**What the task asks**
Look through the records, and wherever the string "Boasberg" turns up, copy out that line.

**Page-level text extractions**
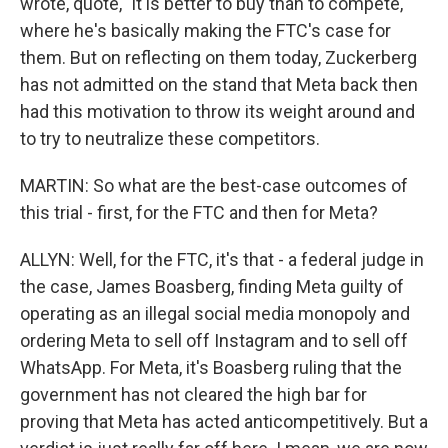
wrote, quote, "it is better to buy than to compete,"
where he's basically making the FTC's case for
them. But on reflecting on them today, Zuckerberg
has not admitted on the stand that Meta back then
had this motivation to throw its weight around and
to try to neutralize these competitors.
MARTIN: So what are the best-case outcomes of
this trial - first, for the FTC and then for Meta?
ALLYN: Well, for the FTC, it's that - a federal judge in
the case, James Boasberg, finding Meta guilty of
operating as an illegal social media monopoly and
ordering Meta to sell off Instagram and to sell off
WhatsApp. For Meta, it's Boasberg ruling that the
government has not cleared the high bar for
proving that Meta has acted anticompetitively. But a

**Solution**
the case, James Boasberg, finding Meta guilty of
WhatsApp. For Meta, it's Boasberg ruling that the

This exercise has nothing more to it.